Gemini 3 Flash is now available in Gemini CLI

Gemini 3 Flash 现已在 Gemini CLI 中可用

English

DEC. 17, 2025

Gemini 3 Flash is now available in Gemini CLI, supporting high-frequency workflows common to terminal-based work. Gemini 3 Flash achieves a SWE-bench Verified score of 78% for agentic coding, outperforming not only the 2.5 series, but also Gemini 3 Pro. Gemini 3 Flash was built to be highly efficient, pushing the Pareto frontier of quality vs. cost and speed and is available in preview at less than a quarter the cost of Gemini 3 Pro.
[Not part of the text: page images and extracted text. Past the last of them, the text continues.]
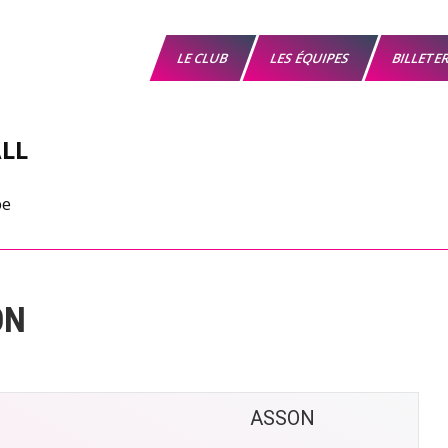
LE CLUB
LES ÉQUIPES
BILLETE
LL
ON
ASSON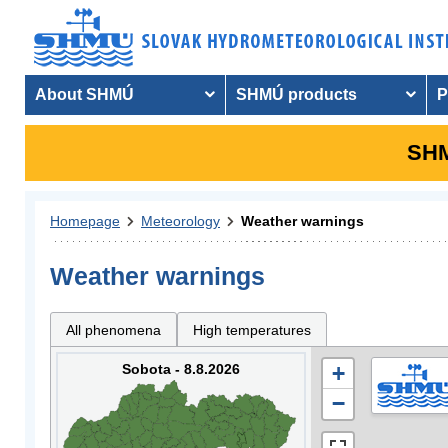
About SHMÚ
SHMÚ products
P
SHM
Homepage
Meteorology
Weather warnings
Weather warnings
All phenomena
High temperatures
Sobota - 8.8.2026
+
−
With two of our best models powering Gemini CLI, speed no longer has to mean compromising quality.

Start using Gemini 3 Flash with Gemini CLI

Starting today, most paid tier customers of Gemini CLI have access to both Gemini 3 Pro and Gemini 3 Flash, including:

All non-business customers of Google AI Pro or AI Ultra
Users who have access using a paid API key through Google AI or Vertex
Gemini Code Assist users that have been enabled by their cloud admin for preview models

For free tier users:

We've onboarded everyone who signed up to the previously available waitlist, so please check your email for details
If you were not on our waitlist, we're rolling out additional access gradually to ensure the experience remains fast and reliable, so stay tuned for more details, or view our docs to learn about your options for access now

Get started by upgrading Gemini CLI version to the latest version (0.21.1):

npm install -g @google/gemini-cli@latest

After you've confirmed your version is 0.21.1 or later, run /settings, then toggle the setting "Preview features" to true. Once you've enabled preview features, run /model to select Gemini 3.
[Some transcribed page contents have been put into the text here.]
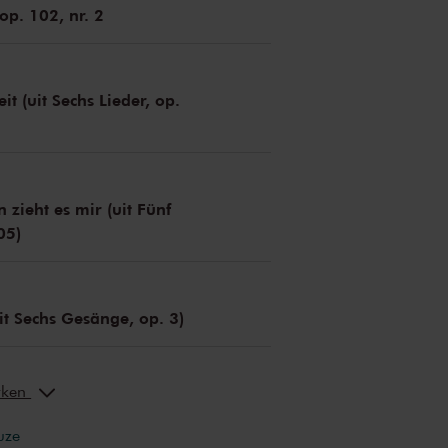
op. 102, nr. 2
t (uit Sechs Lieder, op.
 zieht es mir (uit Fünf
05)
it Sechs Gesänge, op. 3)
erken
uze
This release brings the full capabilities of the Gemini 3 family to your terminal. You can rely on Gemini CLI's intelligent auto-routing to reserve Gemini 3 Pro for highly complex reasoning, or use the manual selector to dedicate a specific model to all of your tasks. The significant reasoning improvements in Gemini 3 Flash allow you to execute prompts that previously required slower Pro-tier models, at a lower cost.
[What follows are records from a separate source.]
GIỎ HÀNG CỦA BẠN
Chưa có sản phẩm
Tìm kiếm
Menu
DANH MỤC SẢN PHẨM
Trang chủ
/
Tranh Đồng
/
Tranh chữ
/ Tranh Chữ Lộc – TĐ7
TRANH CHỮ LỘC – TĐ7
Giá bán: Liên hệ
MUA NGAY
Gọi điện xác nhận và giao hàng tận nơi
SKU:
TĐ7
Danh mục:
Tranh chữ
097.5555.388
Build anything in the terminal with improved agentic coding

Gemini 3 Flash raises the performance floor of your coding sessions with strong performance in reasoning, tool use, and multimodal capabilities.

Generate a ready-to-deploy app with 3D graphics

We used Gemini 3 Pro in Gemini CLI to build a 3D Voxel simulation of the Golden Gate Bridge, treating the prompt as both a creative brief and a technical specification. But can Gemini 3 Flash do the same?

Previously, generating this level of functional code in a single pass was a job more suited for Pro models. Gemini 2.5 Flash, for example, often struggled with this complexity, resulting in broken logic. While Gemini 3 Pro's state-of-the-art reasoning creates a more visually appealing result, Gemini 3 Flash can still handle the task with precision, demonstrating that a rapid prototyping tool doesn't have to compromise code quality.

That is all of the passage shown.